Avant de rejoindre l’Elysée, Bruno Joubert était secrétaire général adjoint du Quai. Il n’est pas parti sans prendre soin de transmettre les consignes à Jean-Loup Kuhn, son successeur qui arrive de l’Ofpra, le célèbre organisme en charge de la gestion des demandes d’asile politique. Et Joubert ne le lui a pas caché : il n’était pas mécontent d’échapper à une étrange corvée : la rencontre au cours de laquelle le tout nouvel ambassadeur de France au Honduras devait recevoir ses instructions. Il faut dire que l’ambassadeur en question est le jeune Dominati, ainsi recasé loin de Paris par la volonté chiraquienne. Beaucoup l’ont cru nommé au Panama et lui-même n’avait pas très bien compris où on lui proposait de partir lorsqu’un émissaire de Chirac lui avait parlé de Tegucigalpa…Le besoin de partir était si fort. La rencontre entre le nouveau secrétaire général adjoint et le nouvel ambassadeur a quand même duré une heure et tous les présents ont loué la maîtrise de Kuhn qui a su éviter de trop montrer son mépris. Malgré les demandes insistantes de ne pas poursuivre cette nomination, l’Elysée, décidément très attaché à l’héritage chiraquien, a fait savoir que cette nomination n’était plus négociable. Dans l’affaire, celui qui évite le discrédit, c’est Kouchner, puisque personne n’a cru bon de lui en parler.
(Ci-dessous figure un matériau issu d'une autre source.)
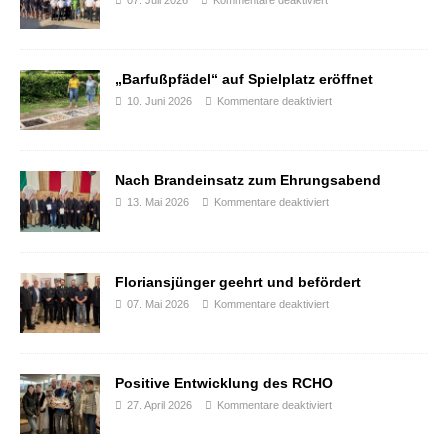
07. Juli 2026
Kommentare deaktiviert
„Barfußpfädel“ auf Spielplatz eröffnet
10. Juni 2026
Kommentare deaktiviert
Nach Brandeinsatz zum Ehrungsabend
13. Mai 2026
Kommentare deaktiviert
Floriansjünger geehrt und befördert
07. Mai 2026
Kommentare deaktiviert
Positive Entwicklung des RCHO
27. April 2026
Kommentare deaktiviert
On va finir par regretter des Michel Jobert, soit ce genre de haut fonctionnaire servant les pouvoirs du moment et passant par la politique pour exister davantage mais en conservant un peu de sens de l’Etat ou des intérêts nationaux (aux dépens d’autres intérêts nationaux contraires, aux dépens des intérêts des simples gens, car le culte des intérêts supérieurs fait toujours admettre que la fin justifie les moyens). Le message que le Sarkozisme fait passer à tous est celui de Thiers : " enrichissez-vous ! " (et tant qu’à faire, que moi, Sarko, en profite…). De là à énoncer " ce qui m’enrichit enrichit tout le monde, et tous ceux qui m’enrichissent, quels qu’ils soient, doivent pouvoir s’enrichir davantage ", il y a peu.
La rupture, si rupture il y avait, ne serait pas entre la Françafrique et des pratiques éprouvées au profit de partenariats élargis (avec les Etats-Unis, par exemple, pour contrer l’influence chinoise), mais entre les mêmes pratiques aux profit d’intérêts français et les mêmes au profit d’un seul. S’il y avait eu volonté de rupture, ce n’est pas Kouchner qui aurait été sollicité, mais Jean-Pierre Cot (et non Hubert Védrine, un moment pressenti). Mais l’esbrouffe s’accompagne de discours un peu plus modernes. Le discours de Dakar, c’est un peu l’équivalent de la " fracture sociale " chiraquienne : un baratin destiné à faire passer la pilule. Et on nommera n’importe qui n’importe où du moment qu’il soit servile et comprenne le message : favoriser l’enrichissement de qui vous nomme est essentiel pour s’enrichir un peu (mais pas trop) soi-même.